Dr. David Mayer is vice president of quality and safety at Medstar Health, which runs 10 hospitals in Maryland and Washington, D.C. Mayer said reporting of medical errors is a top priority at the organization so everyone can learn from mistakes.
When doctors identify an error, made by themselves or a colleague, they’re required to tell their supervisor, whether the error resulted in harm to the patient or not, he said.
Each month there are about 1,400 reported safety events, Mayer said. Most are “near misses,” though some involve actual harm to a patient (Medstar declined to disclose how many).
The safety events are analyzed for trends that need to be corrected or that need immediate attention to protect patients, Mayer said. Cases in which a patient was harmed are investigated so that the cause can be disclosed to the patient and family, an apology can be made, and compensation can be offered, he said.

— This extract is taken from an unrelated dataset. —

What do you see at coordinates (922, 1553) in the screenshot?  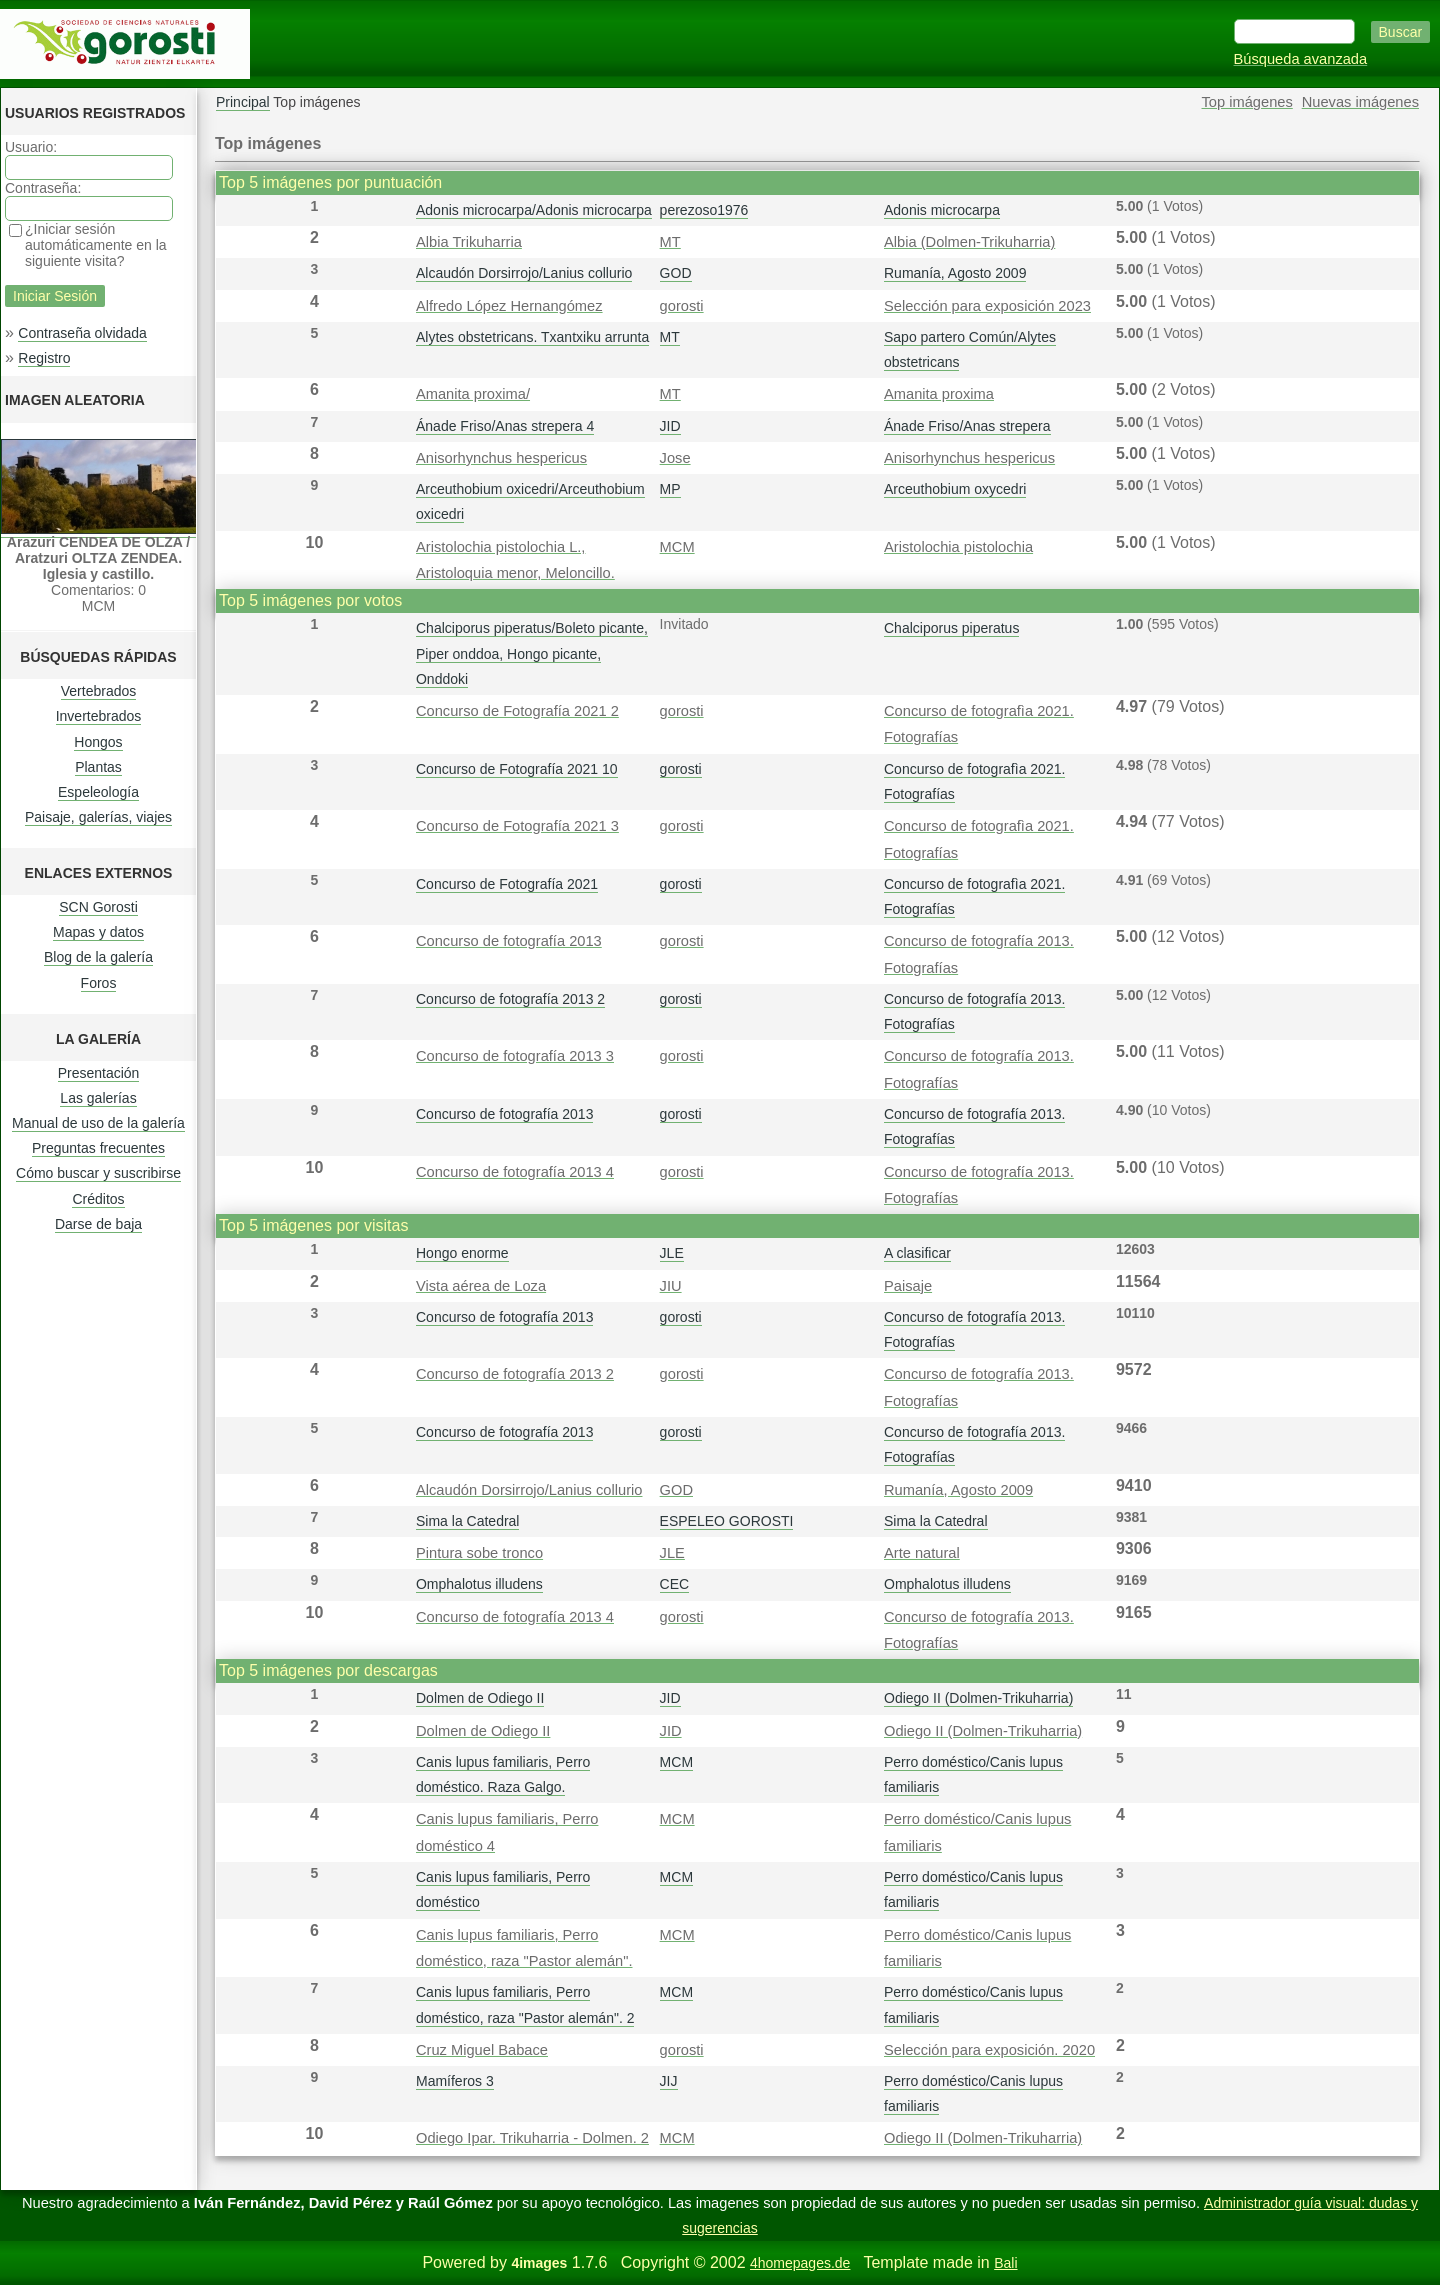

Mayer and Larry Smith, Medstar’s vice president of risk management, said their organization is unusual for its proactive approach to reporting medical errors. Smith said most institutions seem to only report them when it’s obvious the harm will be discovered by some other means.
“Far fewer are doing this kind of work when the information would never surface,” Smith said.
Dr. Humayun Chaudhry, president and CEO of the Federation of State Medical Boards, which provides guidance for how state boards regulate doctors, said that physicians and health-care organizations need to be more assertive about reporting errors.
Failing to divulge another doctor’s mistake undermines the doctor-patient relationship, Chaudhry said. “It makes patients wonder if they can trust their own physicians,” he said, “and the profession of medicine.”